Она не знала, что и думать, к кому обращаться за помощью. Где-то глубоко внутри зашевелился червячок сомнения. А вдруг он и в самом деле, по выражению Арсения, "укатил куда-нибудь, может, даже не один"? Например, с Рынкиной? Ах, почему она не узнала, где работает эта девица! Кажется, Брусника называл ее профессию… Фотомодель? Точно! Но где ее найти? Этих модельных агентств как собак нерезаных… Опять позвонить Леониду? Неудобно. Ладно, один день можно и потерпеть.

После обеда Дана устроила маленькое совещание с Марией Сергеевной. Они обсуждали вернисаж осенней выставки, в которой примут участие десятки известных живописцев. Почти все уже было готово к открытию, оставался ряд организационных моментов, о которых и шла речь в больничной палате.

– Меня беспокоит вступительное слово. От того, как оно прозвучит, с каким настроем, зависит весь ход мероприятия…

– Я понимаю, Дана Михайловна. Мы с Илоной Гавриловной уже трижды репетировали, и, по-моему, все прекрасно. Текст у нее от зубов отскакивает, интонации верные, никакой приторности и ложного пафоса. Комильфо, как говорится.

– Но и сухой лекции не должно быть. Там не дети соберутся, чтобы прописные истины слушать. В прошлом году, помните, я ей доверила выставку Мечникова – до сих пор осадок не ушел. Как сейчас перед глазами скука на лицах художников и саркастическая ухмылка Преснина.

– Да-да, я помню. Стыдно, конечно. Но в этот раз она произнесет ваш текст, так что не волнуйтесь. Все будет на высшем уровне.

– Ну ладно, утомила я вас, Марья Сергеевна. Давайте чаю выпьем. С вашим кексом.

– Ну что вы! Неудобно…

– Бросьте эти разговоры! Наоборот, я скучаю по нормальной жизни. Больница – это что-то из разряда пенитенциарных заведений.

– Пенитец… Ой, не выговорить! Вы имеете в виду…

– Ну да, места лишения свободы, – улыбнулась Дана, наливая в чашки кипяток. – А вы разве не лежали в больнице?

– В больнице каждый когда-нибудь лежал. И я согласна с вами, никакой больничный комфорт не заменит домашней обстановки. Помню, с желтухой лежала, а в инфекционное вообще доступ запрещен, так я через три недели в робота превратилась. Автоматически просыпалась, ела кашу, не чувствуя вкуса… И уколов перестала бояться.

– То есть притупились все чувства?

– Ну да. Хотя одно чувство, наоборот, росло день ото дня.

– Тоски по дому?

– Ага. Я даже сравнивала себя с волчицей. Однажды в зоопарке мы с внучкой любовались на белую волчицу. Красавица! А в глазах тоска.

– Надо же! И вы любуетесь волками. Я думала, что я одна такая дурочка. Ой, простите!
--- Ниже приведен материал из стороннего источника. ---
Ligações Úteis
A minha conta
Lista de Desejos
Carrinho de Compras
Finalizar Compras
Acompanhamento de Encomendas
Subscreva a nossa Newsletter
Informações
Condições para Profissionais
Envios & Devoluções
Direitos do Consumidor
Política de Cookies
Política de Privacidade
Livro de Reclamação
– Не извиняйтесь! – расхохоталась Мария Сергеевна. – Именно так меня муж и называл, когда я восхищалась этими зверями. По телевизору, в "Мире животных".
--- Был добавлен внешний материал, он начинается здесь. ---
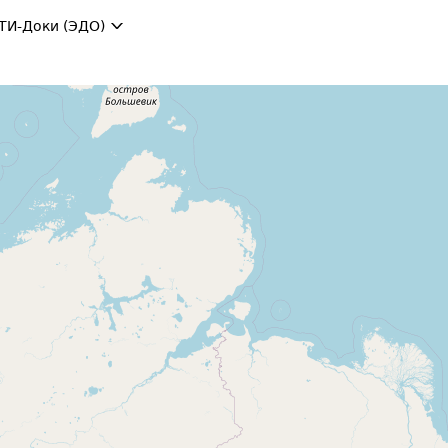
ТИ-Доки (ЭДО)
– Ой, чуть не забыла! Возьмите вот эти коробки с конфетами. Нет-нет, даже не сопротивляйтесь! У вас внучка, да и на работе с женщинами будете чаевничать. Спрашивается, куда мне столько шоколада? А посетители несут и несут…

– Такая уж у нас традиция. Конфетно-букетная.

– Она хороша в пору первой влюбленности. В больнице не тот эффект. Так что забирайте эти коробки.

– Спасибо, Дана Михайловна! И все-таки неудобно…

– Лучше расскажите что-нибудь. Какие у вас новости?

– У меня? Господи, какие там новости! Серенькие будни. Вот, к выставке готовлюсь. В этом весь смысл. И все новости. А к вам много, наверное, народу ходит? Не устаете?

– Вы знаете, в последнее время поток схлынул. Родственников у меня нет, а знакомые, видимо, считают неудобным часто ходить…

– Нет родственников? Что, совсем?

– Так получилось.

– А муж?

– Муж… Не знаю, что и сказать… Врать не хочется…

– Дана Михайловна, я ведь его видела…

– Когда?!

– Примерно две недели назад. На вокзале. Мы с внучкой с дачи возвращались. Идем по перрону, смотрю, знакомое лицо. Пригляделась – Олег Петрович. По-моему, он в поезд садился. Или кого-то провожал. Я не поняла.

– Понятно, – прошептала Дана, пораженная новостью.

– А вы разве не в курсе?

– Я? Нет, не в курсе. Скажите, а рядом с ним никого не было?

– Рядом? Ой, я не помню… Кажется, никого… Или… Погодите, кажется, кто-то был… Нет, не буду привирать! Я просто не разглядела – мы довольно быстро шли.

– Угу. Ясно.

– Вот ненормальная! Зачем я вас расстроила? Только что смеялись, а теперь… Не дурочка я, а набитая дура! Разве так можно?

Огорченная своей оплошностью, Мария Сергеевна, всплескивала руками и качала головой. Раньше бы Дана нашла слова, чтобы утешить простодушную сотрудницу, но сейчас ей было не до уговоров. Опрокинутая навзничь этим известием, словно сильным ударом, она находилась в состоянии душевного нокаута.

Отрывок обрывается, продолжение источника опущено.